Records from a data source
+ + + + + + +
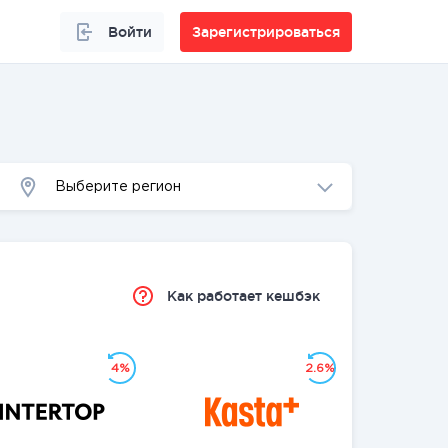
Войти
Зарегистрироваться
Выберите регион
Как работает кешбэк
4%
2.6%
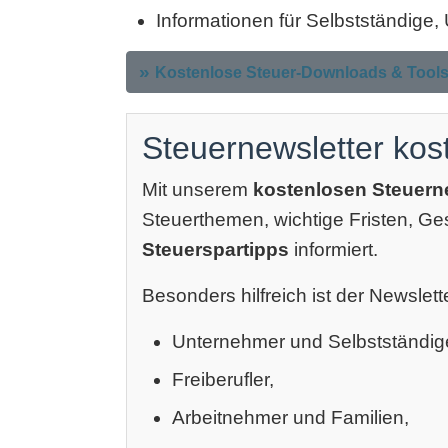
Informationen für Selbstständige
Kostenlose Steuer-Downloads & Tool
Steuernewsletter kos
Mit unserem
kostenlosen Steuern
Steuerthemen, wichtige Fristen, G
Steuerspartipps
informiert.
Besonders hilfreich ist der Newslette
Unternehmer und Selbstständig
Freiberufler,
Arbeitnehmer und Familien,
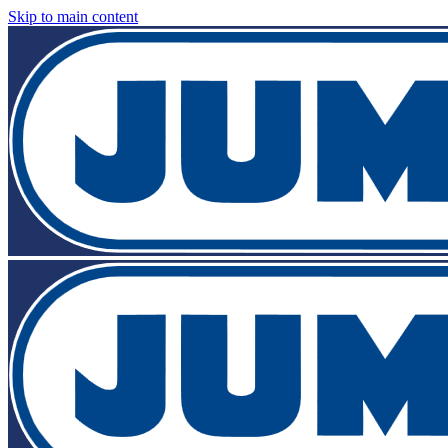
Skip to main content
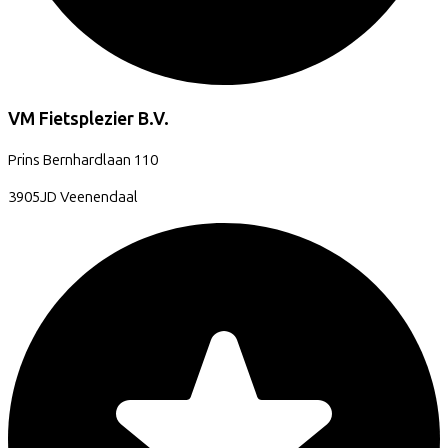
VM Fietsplezier B.V.
Prins Bernhardlaan
110
3905JD
Veenendaal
+ + + + + + +
** WORK TO COMPLETE **
If a record contains a picture, drop the picture and repeat the rest exactly.

** SOLUTION TO THIS PROBLEM **
Войти
Зарегистрироваться
Выберите регион
Как работает кешбэк
4%
2.6%
Informationen für Selbstständige
Kostenlose Steuer-Downloads & Tool
Steuernewsletter kos
Mit unserem
kostenlosen Steuern
Steuerthemen, wichtige Fristen, G
Steuerspartipps
informiert.
Besonders hilfreich ist der Newslette
Unternehmer und Selbstständig
Freiberufler,
Arbeitnehmer und Familien,
Skip to main content
VM Fietsplezier B.V.
Prins Bernhardlaan
110
3905JD
Veenendaal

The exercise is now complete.